What this script demonstrates: the candidate spent exactly 5 min on requirements, 2 min on entities, 5 min on APIs, 13 min on architecture, and 15 min on deep dives — and never went off-script when the interviewer probed. Notice especially the move at minute 25: instead of monologuing, the candidate offered three deep-dive options and let the interviewer steer. That's the senior signal.
Reference Map

Mapping This Site's HLDs to the Framework

Use this table as a study guide. Each existing HLD page on this site emphasizes different framework steps and showcases different patterns. When you're practicing, pick a page based on what step you want to drill.
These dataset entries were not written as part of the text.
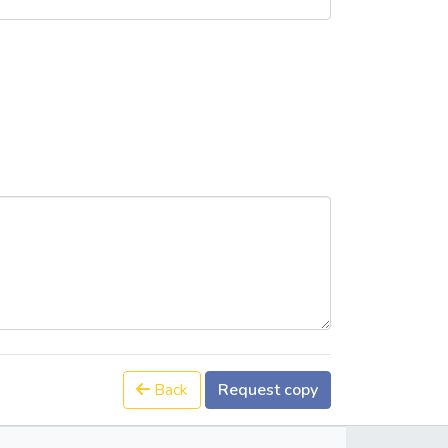
Back
Request copy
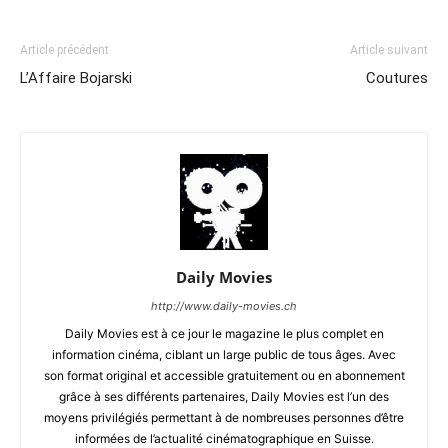
Article précédent
Article suivant
L’Affaire Bojarski
Coutures
Daily Movies
http://www.daily-movies.ch
Daily Movies est à ce jour le magazine le plus complet en
information cinéma, ciblant un large public de tous âges. Avec
son format original et accessible gratuitement ou en abonnement
grâce à ses différents partenaires, Daily Movies est l’un des
moyens privilégiés permettant à de nombreuses personnes d’être
informées de l’actualité cinématographique en Suisse.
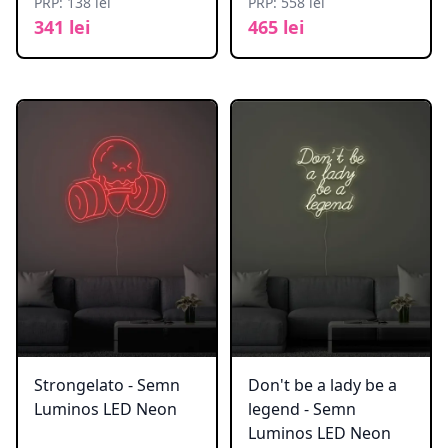
PRP: 138 lei
PRP: 558 lei
341 lei
465 lei
Strongelato - Semn
Don't be a lady be a
Luminos LED Neon
legend - Semn
Luminos LED Neon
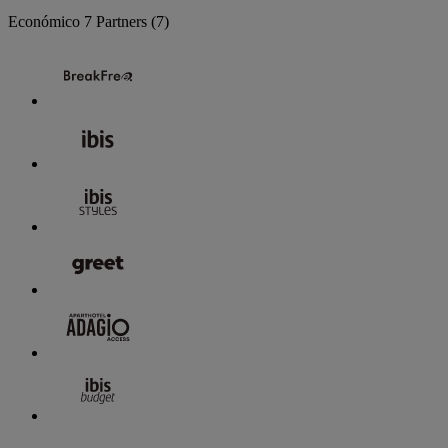
Económico
7 Partners
(7)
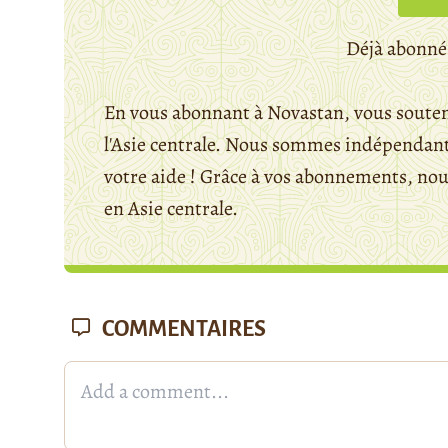
Déjà abonné
En vous abonnant à Novastan, vous souten
l'Asie centrale. Nous sommes indépendants
votre aide ! Grâce à vos abonnements, n
en Asie centrale.
COMMENTAIRES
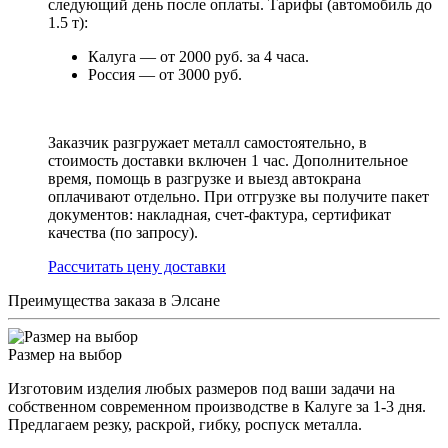
следующий день после оплаты. Тарифы (автомобиль до
1.5 т):
Калуга — от 2000 руб. за 4 часа.
Россия — от 3000 руб.
Заказчик разгружает металл самостоятельно, в
стоимость доставки включен 1 час. Дополнительное
время, помощь в разгрузке и выезд автокрана
оплачивают отдельно. При отгрузке вы получите пакет
документов: накладная, счет-фактура, сертификат
качества (по запросу).
Раcсчитать цену доставки
Преимущества заказа в Элсане
Размер на выбор
Изготовим изделия любых размеров под ваши задачи на
собственном современном производстве в Калуге за 1-3 дня.
Предлагаем резку, раскрой, гибку, роспуск металла.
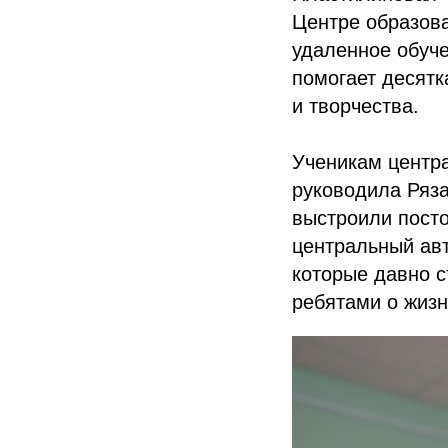
Центре образов
удаленное обуче
помогает десятк
и творчества.
Ученикам центра
руководила Ряза
выстроили посто
центральный авт
которые давно с
ребятами о жизн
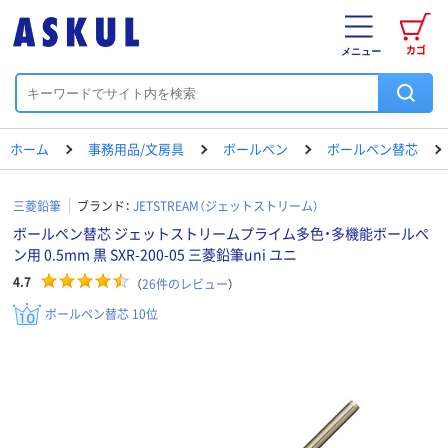
カゴ
メニュー
ホーム
事務用品/文房具
ボールペン
ボールペン替芯
三菱鉛筆
ブランド：
JETSTREAM（ジェットストリーム）
ボールペン替芯 ジェットストリームプライム多色・多機能ボールペ
ン用 0.5mm 黒 SXR-200-05 三菱鉛筆uni ユニ
4.7
（
26
件のレビュー
）
ボールペン替芯 10位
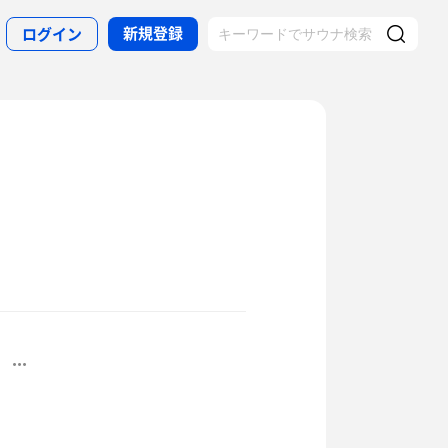
新規登録
ログイン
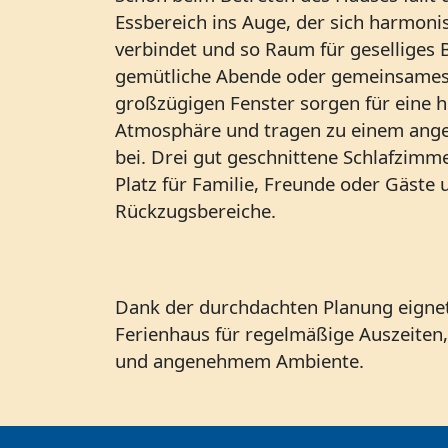
Essbereich ins Auge, der sich harmoni
verbindet und so Raum für geselliges
gemütliche Abende oder gemeinsames 
großzügigen Fenster sorgen für eine h
Atmosphäre und tragen zu einem an
bei. Drei gut geschnittene Schlafzimm
Platz für Familie, Freunde oder Gäste 
Rückzugsbereiche.
Dank der durchdachten Planung eignet 
Ferienhaus für regelmäßige Auszeiten
und angenehmem Ambiente.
HLD Page Framework Step Emphasized Patterns Showcased Best For Practicing
URL Shortener Step 4 (HLD) + Step 5 (KGS deep dive) Cache 80/20, KGS pre-generation, consistent hashing, CDN edge cache Read-heavy systems & key-generation problems
Dropbox Step 4 (control vs data plane split) Block-level dedup, metadata vs content split, sync protocol Storage systems & the "two-plane" mental model
Distributed UUID Step 4 + Step 5 (collision deep dive) Snowflake IDs, time-bit packing, clock skew handling ID generation & coordination-free design
LeetCode Step 4 (sandbox isolation) + Step 5 (queueing) Container sandboxing, judge queue, real-time results via WebSocket Compute-heavy systems & isolation patterns
Median of Billions Step 1 (problem decomposition) Approximate algorithms, t-digest, sketch data structures Algorithm-flavored HLDs & capacity reasoning

Recommended drill order

Week 1 — Foundations

Read the URL Shortener HLD end-to-end. Then close it and re-derive the architecture from just the requirements. Time yourself — aim for 45 minutes.

Week 2 — Patterns

Drill Dropbox (control/data plane split) and Distributed UUID (coordination-free design). Both teach mental models that transfer across many systems.

Week 3 — Edge cases

LeetCode and Median of Billions force you outside the standard CRUD pattern. Use them to practice Step 5 — handling unusual workloads under realistic constraints.

The meta-lesson: every HLD on this site was structured using the same 4-step framework you just learned. When you read them, watch for the framework underneath — Requirements first, then Entities, then APIs, then HLD, then Deep Dives. Once you see the skeleton, you can apply it to any system the interviewer throws at you.